▶ _Work instructions_
A faithful copy is required. Print each line of the data exactly and omit the pictures.

--

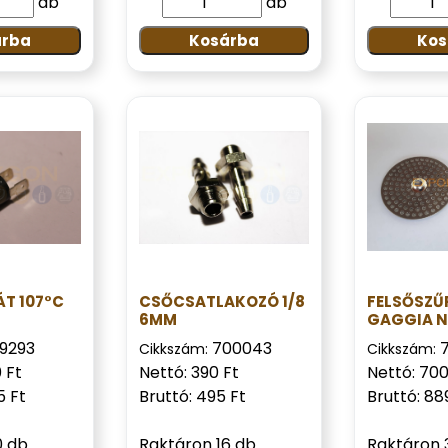
db
db
árba
Kosárba
Kos
T 107°C
CSŐCSATLAKOZÓ 1/8
FELSŐSZŰ
6MM
GAGGIA N
19293
700043
Cikkszám:
Cikkszám:
 Ft
Nettó: 390 Ft
Nettó: 700
5 Ft
Bruttó: 495 Ft
Bruttó: 88
0 db
Raktáron 16 db
Raktáron 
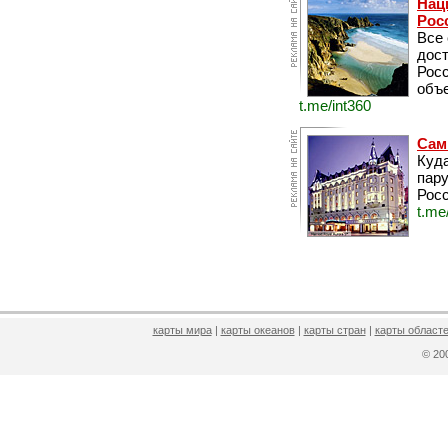
Нац
Рос
Все
дос
Рос
объе
t.me/int360
Сам
Куда
пару
Росс
t.me
карты мира
|
карты океанов
|
карты стран
|
карты областе
© 2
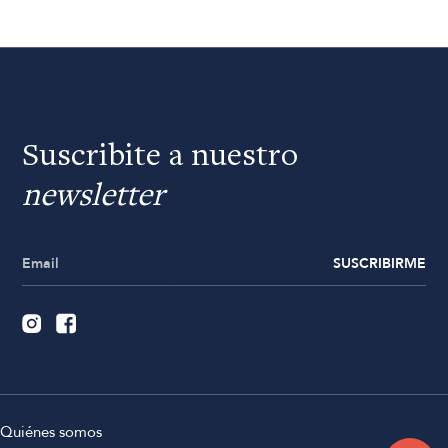
Suscribite a nuestro
newsletter
SUSCRIBIRME
Quiénes somos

--

▶ _Task output_
db
db
árba
Kosárba
Kos
T 107°C
CSŐCSATLAKOZÓ 1/8
FELSŐSZŰ
6MM
GAGGIA N
19293
700043
Cikkszám:
Cikkszám:
 Ft
Nettó: 390 Ft
Nettó: 700
5 Ft
Bruttó: 495 Ft
Bruttó: 88
0 db
Raktáron 16 db
Raktáron 
Нац
Рос
Все
дос
Рос
объе
t.me/int360
Сам
Куда
пару
Росс
t.me
карты мира
|
карты океанов
|
карты стран
|
карты областе
© 2
Suscribite a nuestro
newsletter
SUSCRIBIRME
Quiénes somos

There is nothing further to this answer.